Dynamic Performance Of A Combined Gas Turbine And Air Bottoming Cycle Plant For Off-Shore Applications

As a result of the introduction by the Norwegian government of the CO2 tax for hydrocarbon fuels, a challenging process started aiming at improving the performance of off-shore power systems. An oil and gas platform typically operates in island (stand-alone system) and the power demand is covered by two or more gas turbines. In order to improve the plant performance a bottoming cycle unit can be added to the gas turbine topping module, thus constituting a combined cycle plant. This paper aims at developing and testing numerical models simulating the part-load and dynamic behavior of a novel power system composed by two gas turbines and a combined gas turbine and air bottoming cycle plant. The case of study is the Draugen off-shore oil and gas platform, located in the North Sea, Norway.
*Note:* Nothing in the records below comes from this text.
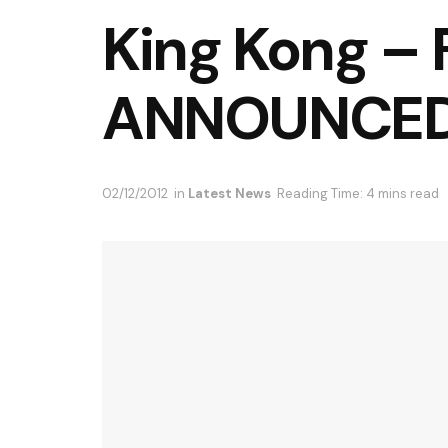
King Kong –
ANNOUNCE
02/12/2012
in
Latest News
Reading Time: 4 mins read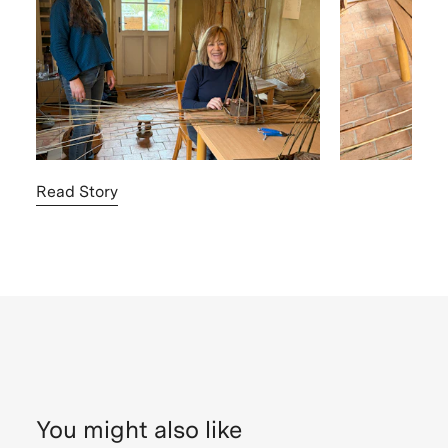
Read Story
You might also like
The normal electricity demand is 19 MW and it is currently covered with two gas turbines generating each 50% of the power demand while the third turbine is on stand-by. During seawater lifting, water injection and oil export the demand increases up to 25 MW. The model of the new power plant proposed in this work is developed in Modelica language using basic components acquired from ThermoPower, a library utilized for power plants modelling. The dynamic model of the gas turbine and the air bottoming cycle turbogenerator includes dynamic equations for the combustion chamber, the shell-and-tube recuperator and the turbine shafts. Turbines are modelled by the Stodola equation and by a correlation between the isentropic efficiency and the non-dimensional flow coefficient. Compressors are modelled using quasi steady-state conditions by scaling the maps of axial compressors employing a similar design point. The recuperator recovering the exhaust heat from the gas turbine is modelled using correlations relating the heat transfer coefficient and the pressure drop at part-load with the mass flow rate. Thermodynamic variables and dynamic metrics such as rise time and frequency undershooting/overshooting are predicted. Considering a load ramp of 0.5 MW/s an undershooting of 4.9% and an overshooting of 3.0% are estimated. The rise time is approximately 30 s. Moreover, findings suggest that decreasing the core weight of the recuperator consents to limit the frequency fluctuations, thus minimizing the risk of failure of the power system.